Reiß dich z’amm, sei ein Mann!

Glosse. Es ist noch gar nicht lange her, dass ich stiller Zeuge eines Gespräches zwischen einem Vater und einem Buben wurde. Der Bursche, nicht älter als vielleicht fünf Jahre, weinte, weil er soeben gestürzt war und sich die Knie dabei aufgeschunden hatte. Anstatt das Kind zu trösten, schimpfte der Vater. Wie soll denn jemals ein echter Mann aus ihm werden, wenn ihm bei jedem kleinen Schmerz die Tränen kämen? 

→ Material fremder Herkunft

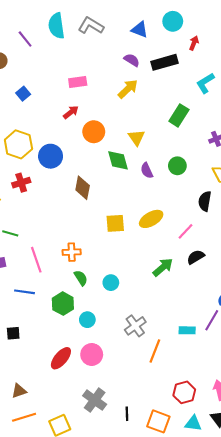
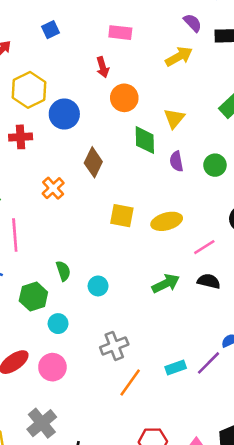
red arrow: (71, 112) -> (103, 67), turned 98
orange cross: (72, 252) -> (53, 188), moved, turned 36
black semicircle: (196, 257) -> (209, 281), turned 30
cyan rectangle: (187, 330) -> (176, 368), turned -35

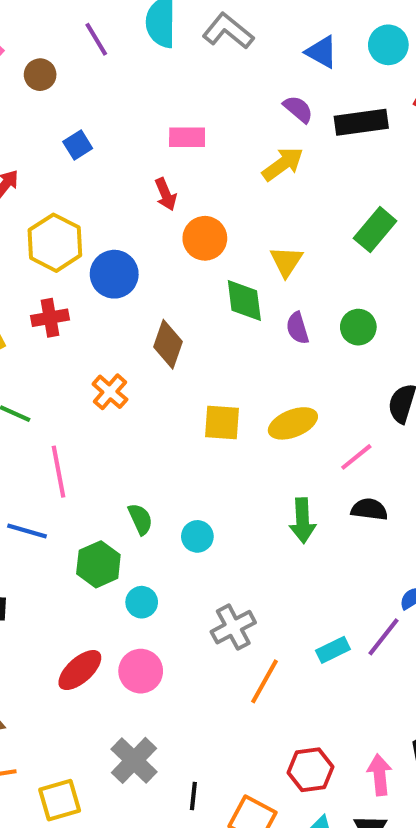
green arrow: (166, 284) -> (303, 521), turned 120

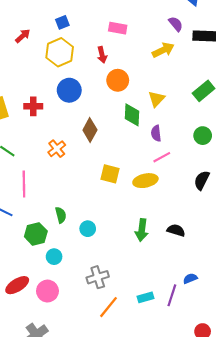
yellow hexagon: (55, 243) -> (60, 52), moved
green circle: (358, 327) -> (203, 136), moved
pink line: (356, 457) -> (162, 157), moved
purple line: (383, 637) -> (172, 295), turned -30

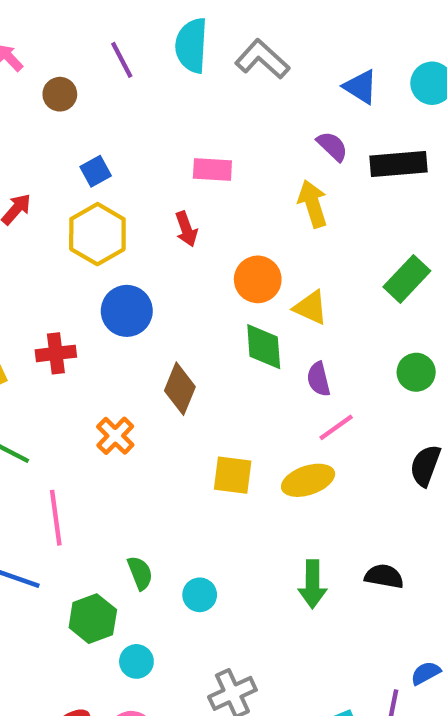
yellow arrow: (163, 50) -> (313, 204), turned -75
orange circle: (118, 80) -> (258, 279), moved
yellow triangle: (156, 99) -> (311, 307), turned -42

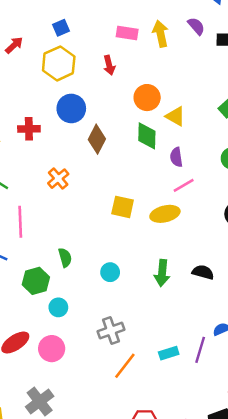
yellow arrow: (313, 204) -> (161, 34), moved
brown diamond: (180, 389) -> (97, 139), moved
cyan circle: (200, 595) -> (110, 272), moved

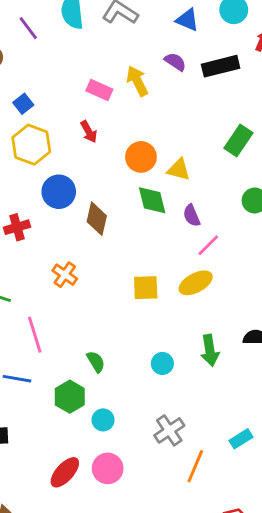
pink rectangle: (127, 33) -> (99, 90), turned 30
cyan circle: (110, 272) -> (162, 363), moved

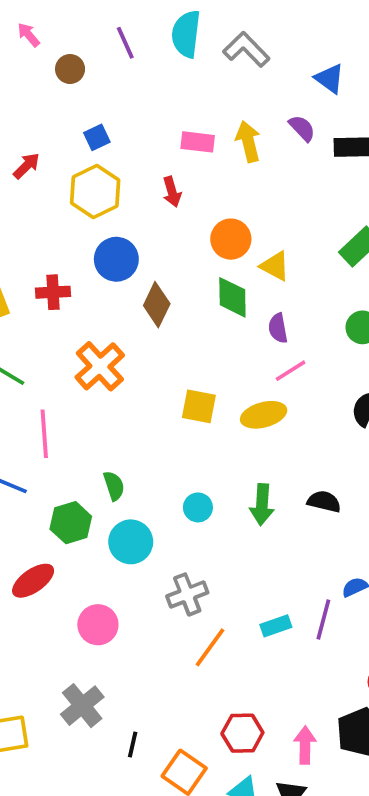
pink rectangle: (99, 90) -> (198, 142), turned -30
orange cross: (65, 275) -> (100, 366), size x1.5
cyan circle: (103, 420) -> (131, 542), moved, size x1.5
red ellipse: (65, 472) -> (33, 581), moved

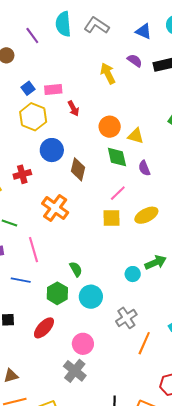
pink rectangle: (198, 142) -> (53, 89), moved
pink line: (291, 371) -> (118, 193), moved
green arrow: (262, 505) -> (156, 262), turned -105
cyan circle: (198, 507) -> (133, 274), moved
gray cross: (82, 706) -> (75, 371), moved

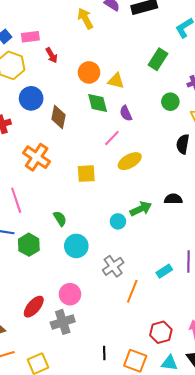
pink line: (118, 193) -> (112, 138), moved
yellow square: (111, 218) -> (86, 174), moved
green hexagon: (57, 293) -> (29, 245), moved
red ellipse: (44, 328) -> (34, 307), moved
gray cross: (75, 371) -> (63, 322), turned 35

Was aber macht denn einen „richtigen“ Mann aus? Um als ein solcher wahrgenommen zu werden, reicht es offenbar längst nicht, welches biologische Geschlecht man hat. Nein, man muss bereits im Kindesalter schnell lernen, welche Kriterien es früher oder später mal zu erfüllen gilt. Es gibt mehr als 10.000 davon: Ein „richtiger“ Mann muss sowohl physisch als auch psychisch stark sein. Er darf zudem nicht zurückhaltend, beruflich erfolglos oder gar emotional veranlagt sein. Immerhin würden diese Beispiele ja Anzeichen von Schwäche symbolisieren. 

Erfüllt man all diese und weitere Kriterien, die, um Platz zu sparen, hier nicht erwähnt werden, so fehlt noch ein entscheidender Punkt, um endgültig in den Olymp der „richtigen“ Männer aufgenommen zu werden: Möglichst viele intime Verhältnisse mit möglichst vielen Frauen zu haben. Klingt krank, ist es auch. So wird es aber spätestens beim Sexualkundeunterricht mehr oder weniger unmissverständlich vermittelt. Während der „richtige“ Mann also für ein solches Verhalten bejubelt wird, wird eine Frau bei selbigem abfällig als „Hure“ oder „Flittchen“ betitelt. Eigentlich absurd, lächerlich und äußerst sexisitisch, diese Denkweise. Und auch nicht sonderlich gesund: Viele (junge) Herren setzen sich selbst dadurch einem enormen (Wettbewerbs-) Druck aus, zumal sie am besten schon mit 12 Jahren mehrere Frauen „flachgelegt“ haben sollten. 

Kurz um, der „echte“ Mann hat wie James Bond zu sein, allerdings nicht wie der von Daniel Craig dargestellte. Dafür hat er viel zu viel seine „weiche Seite“ gezeigt. Und das ist schließlich ein No Go, will man als Mann etwas auf sich halten. Ein „echter“ Mann muss sich zusammenreißen können und Gefühle unterdrücken. Aber natürlich ist ein solches Verhalten auf die Dauer gesehen nicht ungesund. Beginnend mit dem Verhalten, das man „toxische Männlichkeit“ nennt (darunter versteht man, bewusst die eigene Aggressivität herauszukehren, um als Mann wahrgenommen zu werden), kann dies von häuslicher Gewalt über Depressionen bis hin zu Selbstmorden führen. Aber wer dem Druck nicht standhalten kann, sondern vielleicht auch Emotionen zeigt, der hat als Mann sowieso nichts in dieser Welt verloren. In der kaltherzigen Natur gilt nun mal das Gesetz der Stärkeren. 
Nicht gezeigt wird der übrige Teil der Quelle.